Borrelia mayonii

Scientific classification
- Domain: Bacteria
- Kingdom: Pseudomonadati
- Phylum: Spirochaetota
- Class: Spirochaetia
- Order: Spirochaetales
- Family: Borreliaceae
- Genus: Borrelia
- Species: B. mayonii
- Binomial name: Borrelia mayonii Pritt et al. 2016

= Borrelia mayonii =

- Genus: Borrelia
- Species: mayonii
- Authority: Pritt et al. 2016

Tick-borne bacterium

Borrelia mayonii is a Gram-negative, host-associated spirochete that is capable of causing Lyme disease. This organism can infect various vertebrate hosts such as humans via the bite of a black legged tick.

==Phylogenetic information==
Borrelia mayonii was identified as a sensu lato (broad sense), genospecies (Bbsl) of the known microbe, Borrelia burgdorferi. A genospecies is a cluster of organisms with similar core genes that usually does not undergo genetic recombination with diverged organisms. Two isolates, gene strains, of B. mayonii, named MN14-1420 and MN14-1539, were sequenced, process of arranging a chain of genetic information to match up to a specific organism's genetic code, and compared to the genome or genetic material of Borrelia burgdorferi. With a nucleotide similarity of 93.83% in the linear chromosome compared to other known genospecies, B. mayonii can be considered a new genospecies (Bbsl).

==Discovery==

Borrelia mayonii is a bacterial genospecies discovered in the Midwestern United States by Pritt and colleagues at the Mayo Clinic in Minnesota during routine polymerase chain reaction (PCR) of the oppA1 gene of B. burgdorferi in 2016. According to Pritt, six samples were atypical and did not resemble any known species. These atypical microorganisms were later named after the Mayo Clinic as a new genospecies. The spirochaete, a flexible and spiral twist bacterium, was also detected in the blood of infected individuals using PCR and microscopy and was cultivated or grown in a modified Barbour-Stoenner-Kelly (BSK) plate, a microbial growth plate consisting of bovine serum albumin and rabbit serum, at 34 °C under oxygen levels lower than that of normal atmospheric conditions, centrifuged at 8000 X g for 10 minutes, isolated using Qiagen DNA kit, and washed using dH_{2}O.

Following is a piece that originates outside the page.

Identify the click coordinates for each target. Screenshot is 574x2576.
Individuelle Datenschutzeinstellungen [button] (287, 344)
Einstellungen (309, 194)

This genospecies has the potential to cause Lyme disease (Lyme borreliosis).

==Genomics==

The B. mayonii genome is about 1.31 megabase pairs (Mbp) with an average 26.9% GC (guanine and cytosine) content. It has a linear chromosome with an additional 15 plasmids, eight linear and seven circular. The genomes of the two isolates have similar plasmids seen in Borrelia burgdorferi. The MN14-1420 isolate have a vls locus, a specific position on a chromosome, consisting of 24 silent cassettes, a mobile gene that floats around. B. burgdorferi has 15 silent cassettes with a vlsE expression site. The vls locus with the vlsE site, as it is present in strain B. burgdorferi B31, encodes a lipoprotein, a fatty protein, that allows B. burgdorferi to infect various mammalian hosts. B. mayonii may also use this locus as a mechanism of evading host immune system. However, the isolates lack various genomic regions seen in B. burgdorferi such as the region that codes for CspZ (complement inhibitor) and BB_K32 (fibronectin binding protein).

==Metabolism==
Since this organism is an obligate parasite, its metabolism outside of the host is unclear. However, B. mayonii has genes for purine salvage, a type of nucleotide salvage, and metabolism, but its use of these genes is unknown. According to Integrated Microbial Genomes System, this parasite has genes that allow this organism to synthesize various amino acids such as L-alanine, L-glutamate, glycine, L-asparagine, and L-glutamine.

== Disease ==

Infection by B. mayonii is transferred from the bite of Ixodes scapularis, which is also called black legged tick or deer tick. B. mayonii causes Lyme disease like B. burgdorferi, with the symptoms of fever, headache, rash, neck pain, and arthritis. However, B. mayonii also has additional symptoms differentiating it from B. burgdorferi, such as nausea, vomiting, macular rash, and neurological symptoms. To identify infection with B. mayonii, blood smears, slides with blood samples on them for use with a microscope, may be used. Mayonii spirochetes in blood smears indicate a positive infection for Lyme disease caused by B. mayonii. Additionally, PCR testing may be used. To treat this infection, the current drug of choice is doxycycline, an antibiotic, over a 2- to 4-week course.